Cerno fa dietrofront
Dopo 24 ore di polemiche, Cerno ha scelto di fare una parziale marcia indietro: «Come richiesto da Valeria Fedeli, miscuso con il Pd per avere usato il termine "pizzo" in riferimento ai soldi richiesti per poter parlare in dissenso dal partito», dice Tommaso Cerno.«In effetti - riprende il senatore Iv - si tratta di una tassa, in quanto casualmente la richiesta arriva con le mie dichiarazioni. Rimane curioso notare come il Pd milanese abbia ridicolizzato la mia posizione, poche ore prima che l’alleanza Pd-M5s fosse saldata».
Chi è Tommaso Cerno
Nato a Udine nel 1975, Tommaso Cerno è stato dirigente nazionale dell'Arcigay e giornalista. Si è occupato di diritti civili, discriminazioni e da sempre sostiene i movimenti No Tav. Nel 2016 è diventato direttore dell'Espresso e nel 2017 condirettore di Repubblica, tre mesi più tardi si è messo in aspettativa per candidarsi alle elezioni del marzo 2018 con il Pd.
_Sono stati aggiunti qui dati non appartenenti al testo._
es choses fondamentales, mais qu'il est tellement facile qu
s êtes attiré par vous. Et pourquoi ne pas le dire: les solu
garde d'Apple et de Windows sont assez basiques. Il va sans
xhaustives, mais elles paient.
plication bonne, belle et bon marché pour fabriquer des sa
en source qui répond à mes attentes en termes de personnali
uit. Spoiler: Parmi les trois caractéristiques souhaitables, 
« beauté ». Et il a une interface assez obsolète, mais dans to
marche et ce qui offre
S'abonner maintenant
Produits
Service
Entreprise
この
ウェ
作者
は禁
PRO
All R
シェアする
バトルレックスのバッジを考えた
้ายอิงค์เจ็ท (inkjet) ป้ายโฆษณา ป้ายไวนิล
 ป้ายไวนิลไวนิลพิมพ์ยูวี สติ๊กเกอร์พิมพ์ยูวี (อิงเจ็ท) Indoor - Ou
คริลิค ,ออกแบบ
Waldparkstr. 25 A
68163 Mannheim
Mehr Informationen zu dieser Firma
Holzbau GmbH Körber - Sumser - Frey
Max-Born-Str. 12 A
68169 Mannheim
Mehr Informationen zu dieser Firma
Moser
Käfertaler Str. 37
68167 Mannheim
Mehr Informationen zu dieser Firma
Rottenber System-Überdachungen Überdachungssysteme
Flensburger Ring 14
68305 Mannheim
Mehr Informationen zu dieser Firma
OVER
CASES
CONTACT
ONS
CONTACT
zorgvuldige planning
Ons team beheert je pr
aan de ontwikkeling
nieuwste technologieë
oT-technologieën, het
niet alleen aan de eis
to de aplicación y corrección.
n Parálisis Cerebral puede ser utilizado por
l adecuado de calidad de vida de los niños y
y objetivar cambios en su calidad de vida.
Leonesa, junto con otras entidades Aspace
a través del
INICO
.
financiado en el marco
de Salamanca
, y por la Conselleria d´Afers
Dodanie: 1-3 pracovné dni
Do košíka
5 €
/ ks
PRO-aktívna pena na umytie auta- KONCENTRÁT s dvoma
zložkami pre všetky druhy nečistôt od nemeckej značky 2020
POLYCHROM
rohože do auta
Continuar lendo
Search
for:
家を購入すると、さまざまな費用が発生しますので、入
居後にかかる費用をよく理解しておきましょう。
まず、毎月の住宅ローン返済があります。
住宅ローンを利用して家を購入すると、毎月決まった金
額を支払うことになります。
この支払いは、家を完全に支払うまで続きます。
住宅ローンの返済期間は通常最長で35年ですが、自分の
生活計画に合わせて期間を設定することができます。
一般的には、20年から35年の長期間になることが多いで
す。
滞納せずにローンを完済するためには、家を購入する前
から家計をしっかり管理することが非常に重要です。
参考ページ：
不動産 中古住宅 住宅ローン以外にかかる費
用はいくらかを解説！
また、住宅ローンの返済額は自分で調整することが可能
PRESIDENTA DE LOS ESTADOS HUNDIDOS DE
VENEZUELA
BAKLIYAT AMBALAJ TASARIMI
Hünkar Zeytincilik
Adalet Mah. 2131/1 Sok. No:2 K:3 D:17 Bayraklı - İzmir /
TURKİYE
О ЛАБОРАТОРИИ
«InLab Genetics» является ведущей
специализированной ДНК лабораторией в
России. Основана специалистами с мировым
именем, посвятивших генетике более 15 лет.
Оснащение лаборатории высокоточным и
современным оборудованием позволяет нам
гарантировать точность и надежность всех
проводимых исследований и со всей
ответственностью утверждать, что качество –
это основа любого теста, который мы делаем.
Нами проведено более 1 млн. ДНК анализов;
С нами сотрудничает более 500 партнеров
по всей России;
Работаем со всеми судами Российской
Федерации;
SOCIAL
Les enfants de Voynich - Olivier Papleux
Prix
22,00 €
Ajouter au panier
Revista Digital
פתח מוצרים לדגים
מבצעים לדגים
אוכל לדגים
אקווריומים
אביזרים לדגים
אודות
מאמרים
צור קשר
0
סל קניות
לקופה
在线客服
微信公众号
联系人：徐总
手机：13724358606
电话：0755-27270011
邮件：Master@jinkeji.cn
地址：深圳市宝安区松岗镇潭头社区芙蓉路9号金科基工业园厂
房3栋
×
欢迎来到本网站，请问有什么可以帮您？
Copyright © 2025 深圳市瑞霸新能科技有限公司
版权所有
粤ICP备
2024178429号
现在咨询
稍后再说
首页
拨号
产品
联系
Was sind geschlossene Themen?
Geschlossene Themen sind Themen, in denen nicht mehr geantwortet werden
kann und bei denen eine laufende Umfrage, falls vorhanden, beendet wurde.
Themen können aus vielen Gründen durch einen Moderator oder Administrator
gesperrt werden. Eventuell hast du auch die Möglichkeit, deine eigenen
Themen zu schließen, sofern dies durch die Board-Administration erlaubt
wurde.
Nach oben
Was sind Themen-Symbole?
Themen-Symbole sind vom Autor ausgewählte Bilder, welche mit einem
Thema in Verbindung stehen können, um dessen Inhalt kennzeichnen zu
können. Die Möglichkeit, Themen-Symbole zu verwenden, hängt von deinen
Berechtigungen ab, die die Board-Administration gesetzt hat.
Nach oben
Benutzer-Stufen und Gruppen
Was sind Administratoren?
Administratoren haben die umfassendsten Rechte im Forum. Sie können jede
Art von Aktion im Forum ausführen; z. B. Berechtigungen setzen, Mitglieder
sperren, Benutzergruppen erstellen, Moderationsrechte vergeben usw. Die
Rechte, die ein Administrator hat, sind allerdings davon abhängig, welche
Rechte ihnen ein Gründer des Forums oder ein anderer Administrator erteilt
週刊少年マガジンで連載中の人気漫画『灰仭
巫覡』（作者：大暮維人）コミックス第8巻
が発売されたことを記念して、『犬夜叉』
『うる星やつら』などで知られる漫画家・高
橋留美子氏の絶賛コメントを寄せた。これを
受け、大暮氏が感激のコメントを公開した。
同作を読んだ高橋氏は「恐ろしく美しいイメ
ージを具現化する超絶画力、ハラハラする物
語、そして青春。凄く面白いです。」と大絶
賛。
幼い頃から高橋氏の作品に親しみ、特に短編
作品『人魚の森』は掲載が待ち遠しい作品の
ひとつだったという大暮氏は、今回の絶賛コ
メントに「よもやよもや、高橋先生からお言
Già nel 2019 erano nati i dissidi con la federazione milanese del Pd: lo scorso luglio, il Pd di Milano aveva dato mandato ai suoi avvocati di recuperare i mancati versamenti di Cerno che, da eletto, non aveva effettuato. Anche in quel caso, la reazione di Cerno era stata forte, ritenendo che l'azione legale fosse stata intentata perchè lui aveva annunciato di votare coi 5 Stelle la mozione No Tav: «Dichiarazioni fascistoidi, davanti alla libertà di pensiero tu, Pd, mi imponi una tassa, mi chiedi soldi per poter parlare. Comunque neanche Renzi o Zingaretti sono intervenuti quindi il discorso vale per tutti: se la libertà di pensiero si esercita in questo modo non so per quanto potrò restare nel gruppo, li invito a domandarsi cosa sono diventati, se è ancora il Pd fondato da Veltroni».